◆ **What is required**: Everything from the line containing "敬业签便签网页端怎么移动分类标签的位置？" to the close of the listing below should be retyped exactly, and nothing before it.

◆ **Data records**:
== == ==
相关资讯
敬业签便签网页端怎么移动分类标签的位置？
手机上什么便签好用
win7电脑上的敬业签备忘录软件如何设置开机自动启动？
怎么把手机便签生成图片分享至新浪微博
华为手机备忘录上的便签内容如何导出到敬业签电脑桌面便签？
== == ==
◆ **Your solution**:
敬业签便签网页端怎么移动分类标签的位置？
手机上什么便签好用
win7电脑上的敬业签备忘录软件如何设置开机自动启动？
怎么把手机便签生成图片分享至新浪微博
华为手机备忘录上的便签内容如何导出到敬业签电脑桌面便签？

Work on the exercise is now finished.